In 1933, Lagus was made the commander of a supply battalion, later regiment, holding the posting until the start of the Finno-Soviet Winter War in late 1939. During the war, which ended in early 1940, he served as the supply chief for the Army of the Isthmus. Promoted to colonel in 1940, Lagus was given command of the Bicycle Brigade and then the Jäger Brigade during the Interim Peace.
===Continuation War (1941–1944)===
After the Winter War, Lagus was ordered to take command of the newly founded 1st Jäger Brigade, Finland's first armoured formation of meaningful size. This unit, trained in an offensive spirit, had the task of developing the Finnish armoured forces, whose combat effectiveness had been poor due to lack of equipment during the Winter War. Lagus maintained strict discipline and actively encouraged a heightened military bearing among his troops.

Lagus and his men were the first Finnish units to cross the pre-Winter War border at Olonets in July 1941. With his armoured troops, composed of conscripts and vehicles captured as war booty in the Winter War, Lagus achieved a breakthrough with his assault across the Tulois (Tuulos) river at the very start of the Continuation War. The powerful armoured brigade advanced at the vanguard all the way to the Svir river in early September 1941, and also participated in the capture of Petrozavodsk, Karhumäki and Poventsa. During this initial offensive phase, Lagus was briefly given command of the 5th Division, but had to relinquish the posting to Ilmari Karhu who was preferred by the Finnish commander-in-chief Marshal Carl Gustav Emil Mannerheim. He was promoted to major general in 1941 and, on 22 July 1941, received the first Mannerheim Cross ever granted.

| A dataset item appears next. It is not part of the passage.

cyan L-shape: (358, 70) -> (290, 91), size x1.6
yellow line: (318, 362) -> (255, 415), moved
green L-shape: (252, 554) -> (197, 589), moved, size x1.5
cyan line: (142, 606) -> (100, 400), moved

From 1942 to the end of the Continuation War in 1944, Lagus commanded the Finnish Armoured Division, to which the 1st Jäger Brigade was attached. The division's personnel were trained in the captured city of Äänislinna (Petrozavodsk). Following the start of the Soviet Vyborg–Petrozavodsk offensive in 1944, his division took part in the highly influential Battle of Tali-Ihantala which repulsed the Soviet strategic offensive, paving the way for a Finnish exit from the war.
===Lapland War (1944–1945)===

Following the Moscow Armistice which ended the war between Finland and Soviet Union, Lagus led a formation known as Group Lagus during the Lapland War in which the Finns expelled the remaining German forces from Finnish Lapland. From 1945 onwards, Lagus served as the commander of the 2nd Division, before resigning from service in 1947.

==Later years and legacy==

Following his retirement, Lagus became the chief executive officer of Lohjan Sato Oy, a Finnish limited company which built social housing in the Lohja region. He also took up gardening as a hobby. Lagus died on 15 July 1959 in Lohja.

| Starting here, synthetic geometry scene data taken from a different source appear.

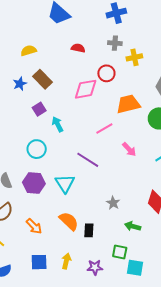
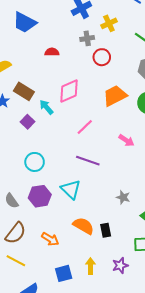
yellow cross: (134, 57) -> (109, 23), moved
red circle: (106, 73) -> (102, 57), moved
cyan arrow: (58, 124) -> (46, 107), moved
pink line: (104, 128) -> (85, 127), moved

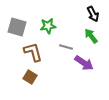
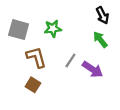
gray line: (66, 47) -> (70, 61), moved, turned -72

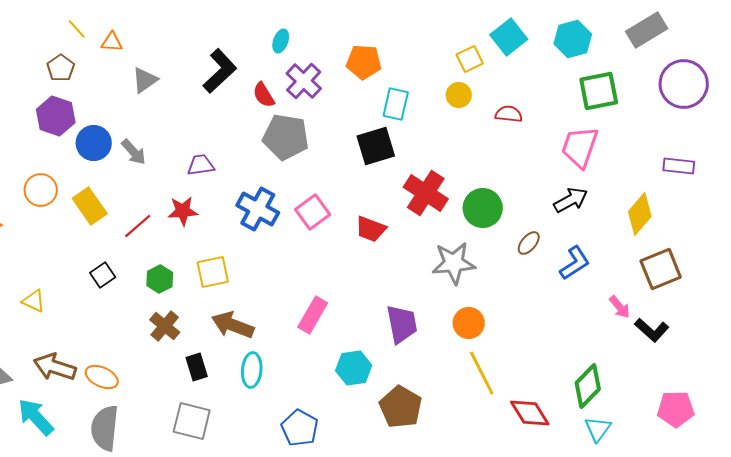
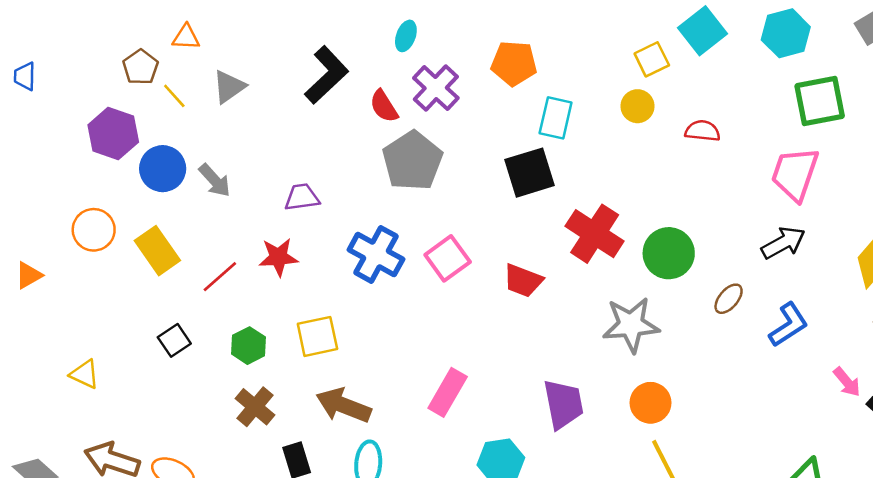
yellow line: (77, 29) -> (174, 96), moved
brown pentagon: (61, 68) -> (141, 67), moved
gray pentagon: (286, 137) -> (412, 161), turned 30

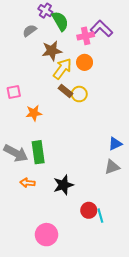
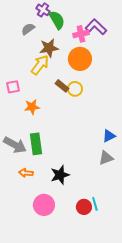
orange circle: (85, 62) -> (80, 59), size x1.5
yellow arrow: (62, 69) -> (40, 65), moved
red circle: (89, 210) -> (84, 207), moved
pink circle: (46, 235) -> (44, 205), moved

Lagus was married twice. His first marriage, with Olga Johanna (Jane) Ramsay ran from 1921 to 1927, after which he married Kenny Christine Emilia Gadd in 1935. He had a total of six children across the two marriages.

During his life, Lagus was given several military awards. The most notable of these is the Finnish Mannerheim Cross he received in 1941. His other notable awards include the Finnish Order of the Cross of Liberty and Order of the White Rose, the German Iron Cross (both 1st and 2nd class), and the Swedish Order of the Sword.